(PROVIDED RECORDS begins)
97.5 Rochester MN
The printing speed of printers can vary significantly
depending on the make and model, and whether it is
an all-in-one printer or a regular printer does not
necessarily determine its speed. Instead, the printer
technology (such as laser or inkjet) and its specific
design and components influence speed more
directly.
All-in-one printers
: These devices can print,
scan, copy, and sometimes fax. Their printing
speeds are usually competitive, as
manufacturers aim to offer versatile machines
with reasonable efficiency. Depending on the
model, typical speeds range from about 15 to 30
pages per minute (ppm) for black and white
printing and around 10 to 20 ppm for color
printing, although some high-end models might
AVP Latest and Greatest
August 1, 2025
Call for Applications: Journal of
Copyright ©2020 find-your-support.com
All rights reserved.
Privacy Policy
(PROVIDED RECORDS ends)
(PROVIDED RECORDS begins)
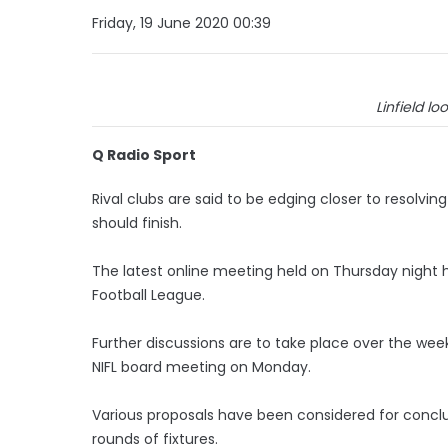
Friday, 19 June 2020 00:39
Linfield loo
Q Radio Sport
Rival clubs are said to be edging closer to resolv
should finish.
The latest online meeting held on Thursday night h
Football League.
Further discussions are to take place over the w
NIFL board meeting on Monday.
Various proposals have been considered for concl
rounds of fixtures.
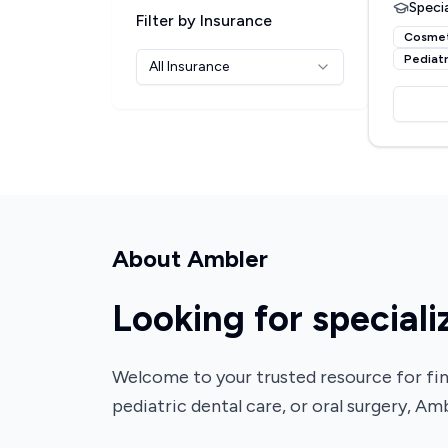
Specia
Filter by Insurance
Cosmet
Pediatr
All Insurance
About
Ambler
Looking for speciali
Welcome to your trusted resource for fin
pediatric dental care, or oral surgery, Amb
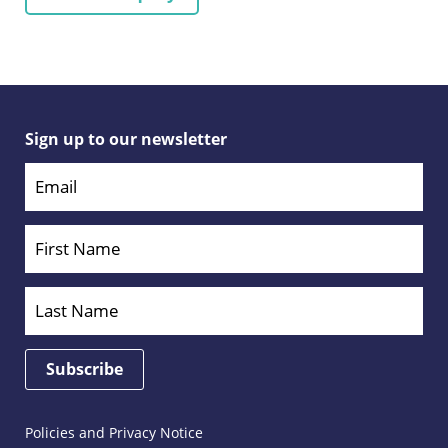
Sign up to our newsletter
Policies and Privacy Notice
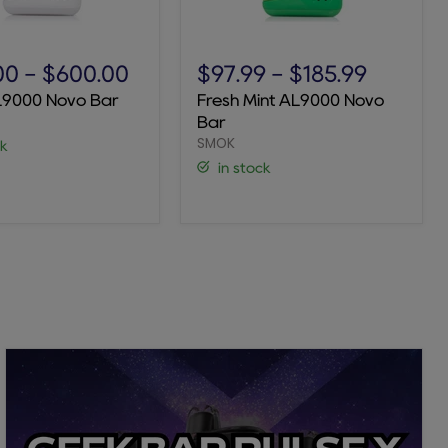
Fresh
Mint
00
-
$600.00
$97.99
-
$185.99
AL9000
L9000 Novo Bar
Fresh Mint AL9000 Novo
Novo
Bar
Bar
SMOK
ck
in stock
(PROVIDED RECORDS ends)
▶ _AIM OF THE TASK_
The line above containing "97.5 Rochester MN", the line containing "printing and around 10 to 20 ppm for color", and every line between them are to be transcribed exactly; no other line is wanted.

▶ _ANSWER TO THIS EXERCISE_
97.5 Rochester MN
The printing speed of printers can vary significantly
depending on the make and model, and whether it is
an all-in-one printer or a regular printer does not
necessarily determine its speed. Instead, the printer
technology (such as laser or inkjet) and its specific
design and components influence speed more
directly.
All-in-one printers
: These devices can print,
scan, copy, and sometimes fax. Their printing
speeds are usually competitive, as
manufacturers aim to offer versatile machines
with reasonable efficiency. Depending on the
model, typical speeds range from about 15 to 30
pages per minute (ppm) for black and white
printing and around 10 to 20 ppm for color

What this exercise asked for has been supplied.